Dancehall: while a friendly iteration of this sound has made its presence felt in the charts, London and Berlin-based MC Miss Red represents the genre at its most dubby and twisted.
Of Israeli-Moroccan and Polish descent, Miss Red – real name Sharon Stern – was discovered by Kevin Martin, AKA intense industrial producer the Bug, at an underground club in Tel Aviv in 2011.
Martin was DJing, and Stern was the inebriated punter relentlessly insisting on having a go at MCing. Martin was immediately taken aback by how good Stern was, leading to an impromptu recording session.
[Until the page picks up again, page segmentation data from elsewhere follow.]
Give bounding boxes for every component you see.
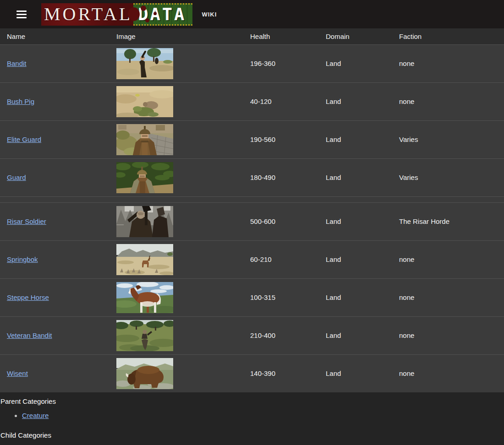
blood-splat-decoration <box>153 12 157 15</box>
health-cell: 500-600 <box>243 202 319 240</box>
spacer-row <box>0 196 504 202</box>
image-cell <box>110 278 243 316</box>
image-cell <box>110 158 243 196</box>
domain-cell: Land <box>319 202 392 240</box>
creature-link[interactable]: Guard <box>7 174 26 181</box>
table-row: Bush Pig40-120Landnone <box>0 82 504 120</box>
blood-splat-decoration <box>128 7 140 21</box>
health-cell: 140-390 <box>243 354 319 392</box>
parent-categories-heading: Parent Categories <box>0 397 504 405</box>
child-categories-heading: Child Categories <box>0 431 504 439</box>
domain-cell: Land <box>319 278 392 316</box>
creature-link[interactable]: Elite Guard <box>7 136 41 143</box>
steppe-horse-image[interactable] <box>116 282 173 313</box>
name-cell: Bush Pig <box>0 82 110 120</box>
spacer-cell <box>319 196 392 202</box>
faction-cell: none <box>392 278 504 316</box>
creature-link[interactable]: Wisent <box>7 369 28 377</box>
spacer-cell <box>243 196 319 202</box>
domain-cell: Land <box>319 240 392 278</box>
parent-categories-list: Creature <box>0 412 504 419</box>
image-cell <box>110 120 243 158</box>
category-link-creature[interactable]: Creature <box>22 412 49 419</box>
column-header-image: Image <box>110 28 243 44</box>
table-row: Veteran Bandit210-400Landnone <box>0 316 504 354</box>
faction-cell: Varies <box>392 158 504 196</box>
name-cell: Wisent <box>0 354 110 392</box>
elite-guard-image[interactable] <box>116 124 173 155</box>
faction-cell: The Risar Horde <box>392 202 504 240</box>
faction-cell: none <box>392 354 504 392</box>
table-row: Springbok60-210Landnone <box>0 240 504 278</box>
health-cell: 196-360 <box>243 44 319 82</box>
health-cell: 40-120 <box>243 82 319 120</box>
risar-soldier-image[interactable] <box>116 206 173 237</box>
health-cell: 210-400 <box>243 316 319 354</box>
image-cell <box>110 202 243 240</box>
spacer-cell <box>0 196 110 202</box>
spacer-cell <box>392 196 504 202</box>
creature-link[interactable]: Bandit <box>7 60 27 67</box>
top-navbar: MORTAL DATA WIKI <box>0 0 504 28</box>
category-footer: Parent Categories Creature Child Categor… <box>0 392 504 439</box>
faction-cell: none <box>392 44 504 82</box>
table-row: Risar Soldier500-600LandThe Risar Horde <box>0 202 504 240</box>
domain-cell: Land <box>319 354 392 392</box>
wisent-image[interactable] <box>116 358 173 389</box>
column-header-domain: Domain <box>319 28 392 44</box>
name-cell: Veteran Bandit <box>0 316 110 354</box>
table-row: Wisent140-390Landnone <box>0 354 504 392</box>
table-row: Elite Guard190-560LandVaries <box>0 120 504 158</box>
table-row: Steppe Horse100-315Landnone <box>0 278 504 316</box>
image-cell <box>110 240 243 278</box>
wiki-link[interactable]: WIKI <box>202 11 217 18</box>
creature-link[interactable]: Springbok <box>7 255 38 263</box>
image-cell <box>110 44 243 82</box>
column-header-health: Health <box>243 28 319 44</box>
table-row: Guard180-490LandVaries <box>0 158 504 196</box>
logo-mortal-section: MORTAL <box>41 3 133 26</box>
image-cell <box>110 82 243 120</box>
health-cell: 180-490 <box>243 158 319 196</box>
creature-table-body: Bandit196-360LandnoneBush Pig40-120Landn… <box>0 44 504 392</box>
bandit-image[interactable] <box>116 48 173 79</box>
domain-cell: Land <box>319 316 392 354</box>
creature-link[interactable]: Veteran Bandit <box>7 331 52 339</box>
logo-text-mortal: MORTAL <box>44 5 132 23</box>
name-cell: Springbok <box>0 240 110 278</box>
logo-data-section: DATA <box>133 3 192 26</box>
domain-cell: Land <box>319 82 392 120</box>
bush-pig-image[interactable] <box>116 86 173 117</box>
health-cell: 60-210 <box>243 240 319 278</box>
list-item: Creature <box>22 412 504 419</box>
veteran-bandit-image[interactable] <box>116 320 173 351</box>
faction-cell: none <box>392 316 504 354</box>
creature-link[interactable]: Steppe Horse <box>7 293 49 301</box>
blood-splat-decoration <box>141 5 146 11</box>
health-cell: 190-560 <box>243 120 319 158</box>
domain-cell: Land <box>319 158 392 196</box>
column-header-faction: Faction <box>392 28 504 44</box>
springbok-image[interactable] <box>116 244 173 275</box>
faction-cell: Varies <box>392 120 504 158</box>
column-header-name: Name <box>0 28 110 44</box>
site-logo[interactable]: MORTAL DATA <box>41 3 192 26</box>
name-cell: Steppe Horse <box>0 278 110 316</box>
domain-cell: Land <box>319 44 392 82</box>
hamburger-menu-icon[interactable] <box>16 9 27 20</box>
image-cell <box>110 354 243 392</box>
faction-cell: none <box>392 82 504 120</box>
image-cell <box>110 316 243 354</box>
name-cell: Risar Soldier <box>0 202 110 240</box>
blood-splat-decoration <box>145 18 149 22</box>
name-cell: Guard <box>0 158 110 196</box>
creature-link[interactable]: Bush Pig <box>7 98 34 105</box>
faction-cell: none <box>392 240 504 278</box>
guard-image[interactable] <box>116 162 173 193</box>
table-header-row: NameImageHealthDomainFaction <box>0 28 504 44</box>
creature-table: NameImageHealthDomainFaction Bandit196-3… <box>0 28 504 392</box>
name-cell: Elite Guard <box>0 120 110 158</box>
creature-link[interactable]: Risar Soldier <box>7 217 46 225</box>
name-cell: Bandit <box>0 44 110 82</box>
spacer-cell <box>110 196 243 202</box>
Seven years later, he has just produced her debut album, KO.
It’s a record informed by her experiences of immigration and persecution (her grandparents were Holocaust survivors). But it’s still very much music for the club, nodding as much to the sweetness of Tenor Saw and Sister Nancy as it does to the pulsing, dark bashment of her past collaborator Gaika and even, occasionally, the ethereal lightness of Björk.
Combining beguiling, tender vocals and abrasive production, this music possesses the heat of old-school reggae while reflecting our unpleasant political climate. “For me reggae is the foundation of this record,” Miss Red has said. “But the album’s movement is freer. It mirrors my need to move and keep challenging myself.”